On dit de l’herbe, mais ce qu’on veut dire, c’est un mélange de sortes d’herbes!

Oui, pour élever des bovins, ça prend beaucoup d’herbe qu’on retrouve dans les champs, soit une variété de plantes qui se régénèrent d’année en année. Toutes des plantes sans intérêt pour nourrir les humains, mais délicieuses et nutritives pour des animaux que les humains pourront consommer par la suite!

Cette végétation, on la retrouve dans des prairies. Au Québec, ce sont des surfaces destinées à l’agriculture qui, la plupart du temps, ne pourraient pas supporter des cultures destinées à l’alimentation humaine. Effectivement, c’est difficile de penser faire un champ de carottes ou de soya dans la plupart des prairies, par exemple, car la terre ou le climat n’y est souvent pas propice. Donc, la production de bovins de boucherie s’insère naturellement dans plusieurs de nos régions.

Grâce à une gestion rigoureuse du mouvement de leurs animaux sur ces surfaces, les éleveurs s’assurent que ces prairies dureront pendant des générations. C’est alors que ce territoire agricole entre en symbiose avec la biodiversité en devenant l’habitat naturel de plus de 1 000 espèces de plantes, d’animaux et d’insectes, et ce, tant qu’on y élèvera des bœufs, et non des maisons! De plus, au Québec, on a de la place en masse et des territoires à perte de vue, ce qui fait qu’on ne coupe pas d’arbres, ou très peu, pour nos élevages.

Du coup, l’élevage de bovins au Québec est un partenaire clé de notre biodiversité.

Faits intéressants

À l’été 2023, une enquête menée auprès des producteurs de bovins a documenté pour la première fois les pratiques favorables à la biodiversité en production bovine. Premier constat : des centaines de gestes sont posés aux quatre coins du Québec! Le sondage a permis d’observer entre autres que près de 80 % des répondants qui possèdent des prairies font la rotation des pâturages, une technique régénérative qui permet d’améliorer la santé des sols et de maintenir la biodiversité. Plus de la moitié des producteurs sondés accueillent aussi au sein de leur ferme des nichoirs à oiseaux, des dortoirs à chauve-souris ou des ruches d’abeilles. Certains vont même jusqu’à planter des arbres, modifier leurs techniques de fauche de foin pour protéger les oiseaux ou participer à des projets de conservation de la nature.
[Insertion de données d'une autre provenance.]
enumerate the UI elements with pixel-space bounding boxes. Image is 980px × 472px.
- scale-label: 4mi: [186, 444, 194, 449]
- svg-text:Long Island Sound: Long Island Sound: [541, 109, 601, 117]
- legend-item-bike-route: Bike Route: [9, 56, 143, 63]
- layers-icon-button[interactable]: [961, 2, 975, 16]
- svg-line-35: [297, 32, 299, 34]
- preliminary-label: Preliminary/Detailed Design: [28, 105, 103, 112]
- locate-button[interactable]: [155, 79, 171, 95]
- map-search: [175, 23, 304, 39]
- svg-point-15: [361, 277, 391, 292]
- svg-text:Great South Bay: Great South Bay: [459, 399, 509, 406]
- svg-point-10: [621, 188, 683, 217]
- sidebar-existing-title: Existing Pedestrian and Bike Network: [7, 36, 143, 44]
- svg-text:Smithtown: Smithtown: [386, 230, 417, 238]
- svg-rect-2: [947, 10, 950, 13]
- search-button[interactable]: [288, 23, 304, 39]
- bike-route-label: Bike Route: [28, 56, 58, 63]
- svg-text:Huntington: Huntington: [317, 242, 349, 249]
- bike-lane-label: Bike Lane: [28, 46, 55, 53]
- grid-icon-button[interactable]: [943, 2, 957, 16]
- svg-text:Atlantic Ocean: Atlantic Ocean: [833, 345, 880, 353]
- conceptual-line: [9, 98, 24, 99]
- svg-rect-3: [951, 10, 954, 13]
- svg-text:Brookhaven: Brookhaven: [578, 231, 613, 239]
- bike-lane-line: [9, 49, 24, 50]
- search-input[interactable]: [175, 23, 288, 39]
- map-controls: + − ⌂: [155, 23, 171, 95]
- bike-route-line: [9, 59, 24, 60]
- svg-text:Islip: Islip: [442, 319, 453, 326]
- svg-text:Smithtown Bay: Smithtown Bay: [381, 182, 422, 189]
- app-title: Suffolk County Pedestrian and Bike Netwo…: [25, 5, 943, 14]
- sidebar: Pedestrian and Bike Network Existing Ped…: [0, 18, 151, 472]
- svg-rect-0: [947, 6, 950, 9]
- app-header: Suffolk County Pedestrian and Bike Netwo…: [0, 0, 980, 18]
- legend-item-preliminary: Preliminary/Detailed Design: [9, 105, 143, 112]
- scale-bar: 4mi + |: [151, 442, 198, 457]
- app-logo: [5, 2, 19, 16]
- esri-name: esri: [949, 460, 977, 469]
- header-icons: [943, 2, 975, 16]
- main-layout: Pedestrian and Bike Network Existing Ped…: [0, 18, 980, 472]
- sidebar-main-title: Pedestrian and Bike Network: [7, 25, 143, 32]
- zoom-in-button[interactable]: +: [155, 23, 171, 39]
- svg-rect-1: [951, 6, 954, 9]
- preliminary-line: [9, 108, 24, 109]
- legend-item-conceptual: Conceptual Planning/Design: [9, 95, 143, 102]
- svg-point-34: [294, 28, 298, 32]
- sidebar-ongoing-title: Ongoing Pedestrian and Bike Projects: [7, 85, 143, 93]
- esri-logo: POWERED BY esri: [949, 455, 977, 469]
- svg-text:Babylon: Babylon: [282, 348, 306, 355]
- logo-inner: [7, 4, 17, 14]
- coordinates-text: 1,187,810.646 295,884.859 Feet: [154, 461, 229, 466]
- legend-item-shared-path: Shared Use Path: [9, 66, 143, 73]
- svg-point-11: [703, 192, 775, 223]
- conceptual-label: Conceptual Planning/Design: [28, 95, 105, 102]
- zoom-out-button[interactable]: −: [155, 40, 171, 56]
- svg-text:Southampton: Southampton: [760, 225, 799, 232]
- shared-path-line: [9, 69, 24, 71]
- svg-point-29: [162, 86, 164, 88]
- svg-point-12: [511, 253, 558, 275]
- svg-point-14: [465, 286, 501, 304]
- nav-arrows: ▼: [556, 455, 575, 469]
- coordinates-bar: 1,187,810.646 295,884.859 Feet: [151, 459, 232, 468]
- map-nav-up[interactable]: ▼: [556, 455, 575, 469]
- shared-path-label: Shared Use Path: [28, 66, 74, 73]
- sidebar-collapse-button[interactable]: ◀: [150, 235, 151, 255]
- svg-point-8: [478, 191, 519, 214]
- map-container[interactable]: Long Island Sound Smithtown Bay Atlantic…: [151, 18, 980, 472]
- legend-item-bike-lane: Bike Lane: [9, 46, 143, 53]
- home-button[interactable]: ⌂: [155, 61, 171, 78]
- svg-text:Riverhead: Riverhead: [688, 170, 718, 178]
En échange de ce coup de pouce, la faune et la flore rendent de précieux services aux producteurs : la pollinisation des plantes, le contrôle des espèces nuisibles, la réduction de l’érosion des sols ou l’amélioration de la qualité de l’eau. Voilà comment se traduit au quotidien le partenariat avec la biodiversité!

Dans les prairies québécoises, on retrouve tout particulièrement des mélanges de trèfle, de luzerne et d’avoine-pois. Ces plantes pérennes qui durent d’une année à l’autre et qui sont entretenues d’année en année par les bovins (qui les fertilisent continuellement), développent un système racinaire impressionnant qui permet d’emmagasiner du carbone.